KU fan not ready to say ‘so long’ to foul tradition

Mary Burchill hopes to help resurrect a Kansas University tradition Saturday, but it will take the help of 16,299 fellow Jayhawk basketball fans.

Burchill, a KU basketball season-ticket holder since 1968, has compiled the words to the Wheaties jingle the pep band has played since 1971 after opposing players fouled out. A new NCAA rule bans the band from playing the song, so Burchill figures KU fans should sing it instead.

“The traditions are what make the game fun,” she said. “If they have the words, I have confidence students will do it. All it takes is a few to start to get it going.”

Burchill and Tom Stidham, who directs the basketball band, hope KU fans will pick up on the Wheaties lyrics for Saturday’s home game against Texas Tech, which tips off at 3 p.m.

The song originated in a 1971 Wheaties commercial starring NBA hall-of-famer Willis Reed. In the commercial, Stidham said, Reed missed a dunk because he didn’t eat his Wheaties.

Jim Barnes, who directed the pep band at the time, wrote an arrangement of the song, and KU fans sang along while waving the wheat.

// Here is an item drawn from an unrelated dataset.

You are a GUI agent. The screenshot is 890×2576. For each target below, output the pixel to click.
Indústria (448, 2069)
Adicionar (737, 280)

General Mills even sent Wheaties boxes to Houston for KU fans to wave during their team’s Final Four appearance that year.

Fans eventually stopped singing the words, but the band kept playing the song.

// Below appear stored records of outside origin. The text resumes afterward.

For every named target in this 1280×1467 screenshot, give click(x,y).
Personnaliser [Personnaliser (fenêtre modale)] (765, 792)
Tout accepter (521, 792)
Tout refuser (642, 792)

That stopped this year, when KU administrators told Stidham to heed an NCAA rule that says the band can play only before and after the game, at halftime and during timeouts — and not during other dead-ball situations.

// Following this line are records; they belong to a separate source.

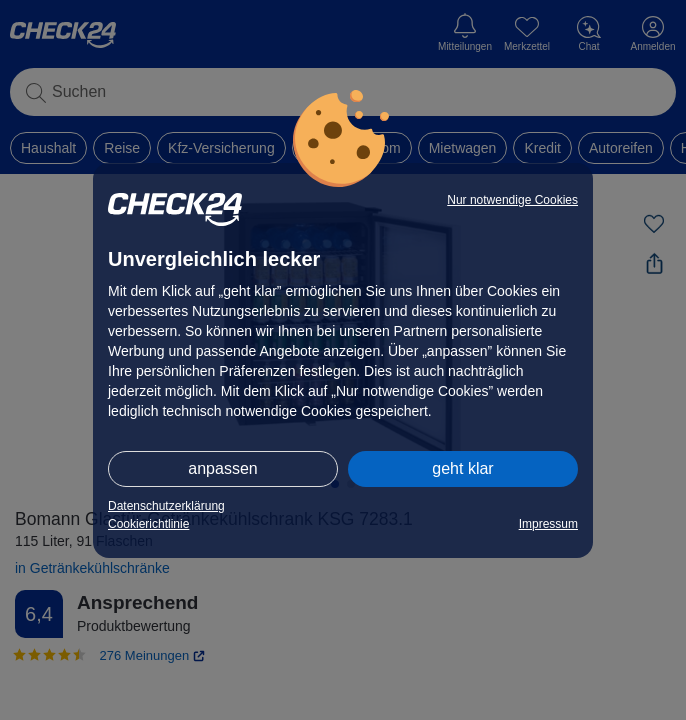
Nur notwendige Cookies (512, 200)
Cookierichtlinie (148, 524)
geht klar (462, 468)
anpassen (222, 468)
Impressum (548, 524)
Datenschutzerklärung (166, 506)
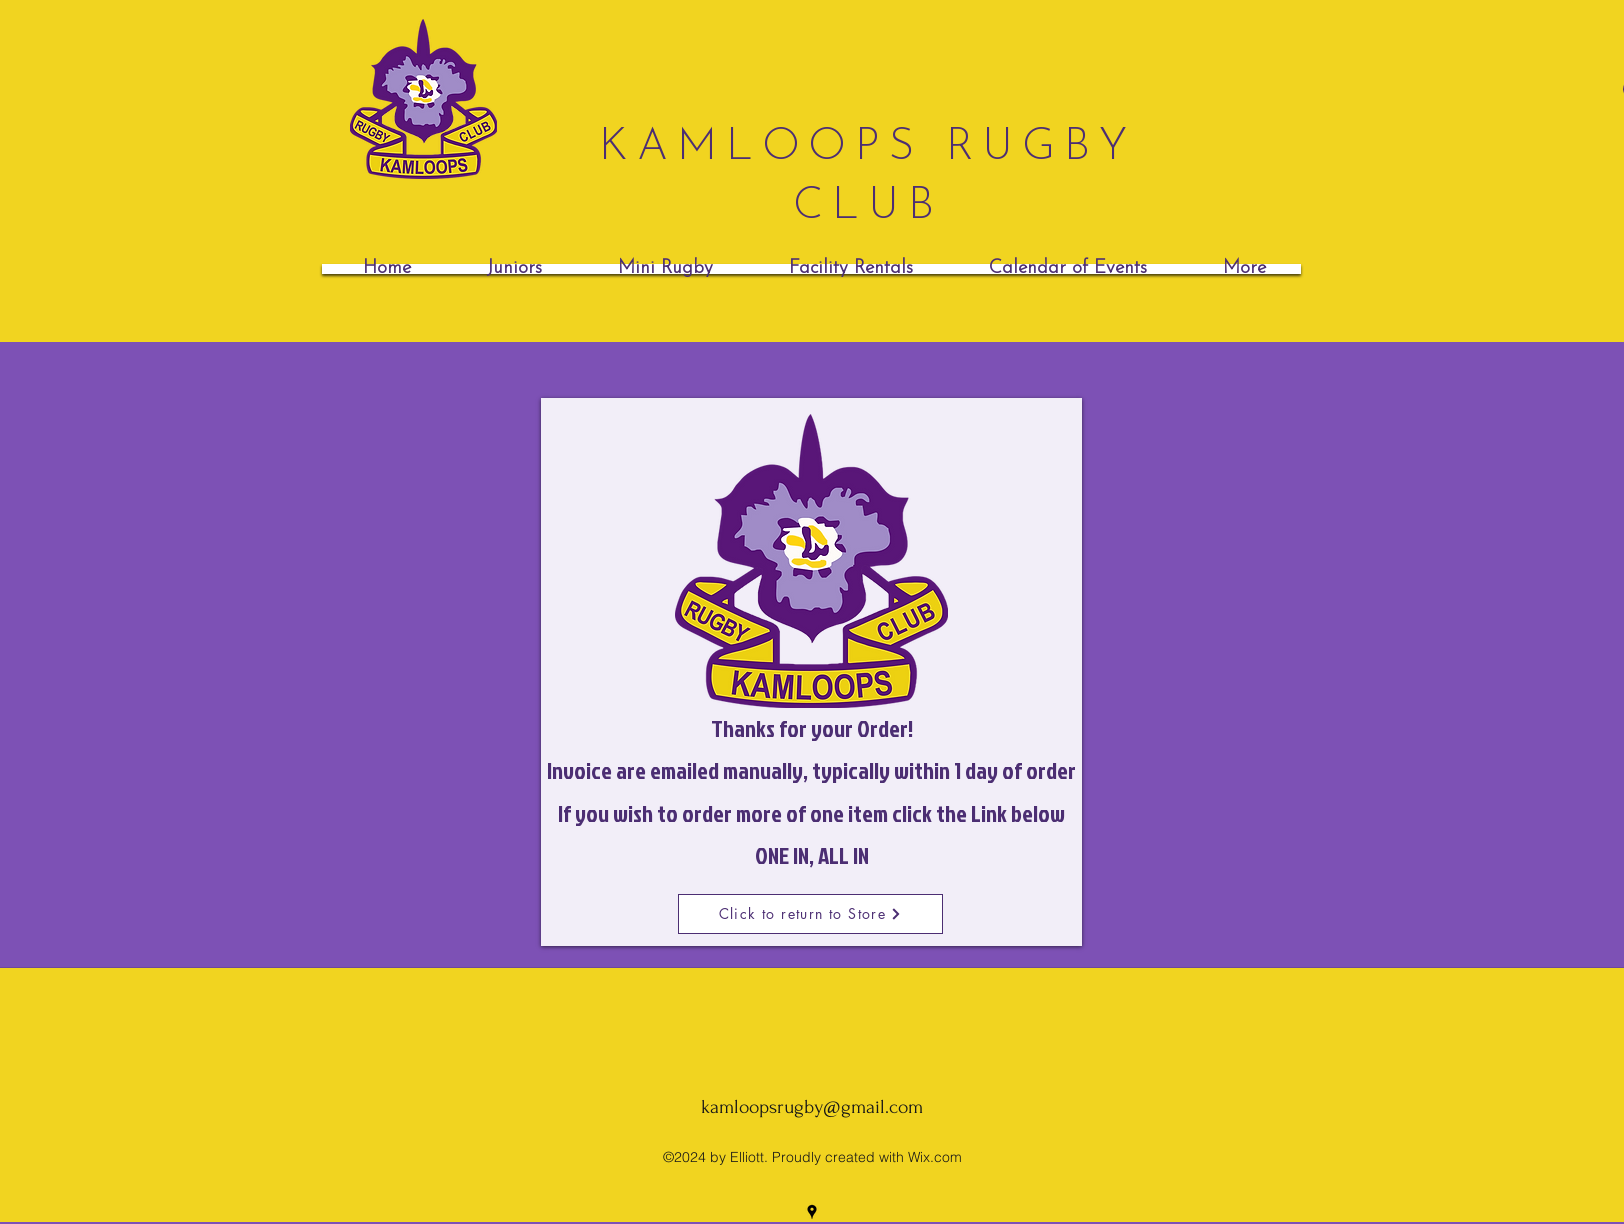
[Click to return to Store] (810, 914)
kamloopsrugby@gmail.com (812, 1107)
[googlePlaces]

Stidham contacted General Mills about getting the lyrics, but the company said an advertising agency handled the jingle and the words weren’t available.

So Burchill, who has been compiling information for a book about KU basketball traditions, and several other KU fans put their minds together to recall the words of a song they hadn’t sung in 30 years.

“They’re very close to perfect, if not perfect,” Burchill said.

Stidham plans to direct the crowd in the Wheaties song to make sure everyone sings together.

“That’s definitely the hard part,” he said. “To get it to really work, I’d have to be the one to kick it off. It’ll be important to really do it together.”

Mary Burchill displays her Wheaties cereal box that is signed by members of the 1971 Kansas University men's basketball team. Burchill has compiled the words to the Wheaties jingle the pep band had played when opposing players fouled out. A new NCAA rule bans the band from playing the song, so Burchill figures KU fans should sing it instead.

Here are the lyrics to the Wheaties jingle, as compiled by Mary Burchill.”So long, you didn’t have your Wheaties.So long, we hate to see you go.Too bad, you didn’t have your Wheaties.So sad, you didn’t win the game.”